Die Kammer dehnte sich verbrecher-hell.
Der Mond, ein Dotterball, schien kriminell.
Da stieg die Dame Angst [-Berlin] reell
Auf ihr imaginäres Karussell.
Ein Schneiderkleid umpresste mit Radau
Die Dame Angst: die Gift- und Gnadenfrau.
Doch das Zitronen-Ei [um 3 Uhr 5 genau]
Versank in Bar-Fauteuils aus Dämmerblau. –
Nachhüstelnd, matt-dosiert: « Macabre-Bar!
Ihr lila Blicke!

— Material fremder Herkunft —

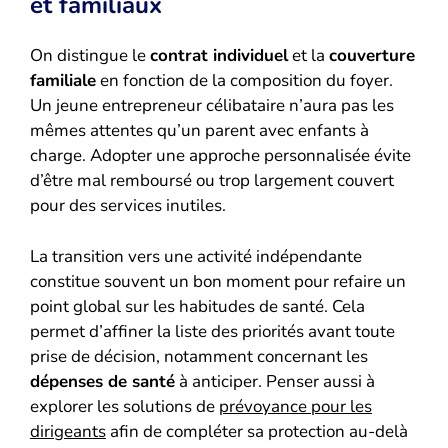
et familiaux
On distingue le
contrat individuel
et la
couverture
familiale
en fonction de la composition du foyer.
Un jeune entrepreneur célibataire n’aura pas les
mêmes attentes qu’un parent avec enfants à
charge. Adopter une approche personnalisée évite
d’être mal remboursé ou trop largement couvert
pour des services inutiles.
La transition vers une activité indépendante
constitue souvent un bon moment pour refaire un
point global sur les habitudes de santé. Cela
permet d’affiner la liste des priorités avant toute
prise de décision, notamment concernant les
dépenses de santé
à anticiper. Penser aussi à
explorer les solutions de
prévoyance pour les
dirigeants
afin de compléter sa protection au-delà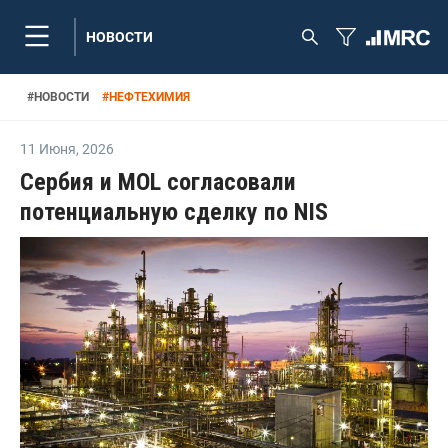
НОВОСТИ
#
НОВОСТИ
#
НЕФТЕХИМИЯ
11 Июня
,
2026
Сербия и MOL согласовали
потенциальную сделку по NIS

Schweflig Tulpenhaar!
Aus Puderkrusten Tollkirsch-Kommentar!
Ein Gruss: du noctambules Seminar!»
... So. 3 Uhr 10. Wie süss verwirrt ich war!
Aus: Anthologie der Abseitigen. Hrsg. Carola Giedion-Welcker. Frankfurt/Main: Luchterhand, 1990, S. 78 (Lizenzausgabe der Arche, Zürich 1965. Ursprünglich erschien die Anthologie 1946)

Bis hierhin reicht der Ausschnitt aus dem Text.